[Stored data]
- Opening Delimiter -
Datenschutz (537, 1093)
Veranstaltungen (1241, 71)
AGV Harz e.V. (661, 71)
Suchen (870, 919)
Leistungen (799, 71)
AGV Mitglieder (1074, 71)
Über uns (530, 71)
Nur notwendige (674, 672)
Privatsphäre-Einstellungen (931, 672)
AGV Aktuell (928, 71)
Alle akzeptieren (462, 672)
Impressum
- Closing Delimiter -
- Opening Delimiter -
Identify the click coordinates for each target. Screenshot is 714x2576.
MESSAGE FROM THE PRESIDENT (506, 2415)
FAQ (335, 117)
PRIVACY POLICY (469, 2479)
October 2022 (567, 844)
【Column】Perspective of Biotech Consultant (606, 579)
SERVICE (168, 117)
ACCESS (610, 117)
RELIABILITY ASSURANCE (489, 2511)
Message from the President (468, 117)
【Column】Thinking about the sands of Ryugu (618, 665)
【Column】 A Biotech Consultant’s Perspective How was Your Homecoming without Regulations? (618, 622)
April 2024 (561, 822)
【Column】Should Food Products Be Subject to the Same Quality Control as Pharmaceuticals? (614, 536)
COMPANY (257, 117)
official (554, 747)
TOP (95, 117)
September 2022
- Closing Delimiter -
Instructions for the task: If a line in the records above holds the string "Perspective", copy it out.

Result for this task:
【Column】Perspective of Biotech Consultant (606, 579)
【Column】 A Biotech Consultant’s Perspective How was Your Homecoming without Regulations? (618, 622)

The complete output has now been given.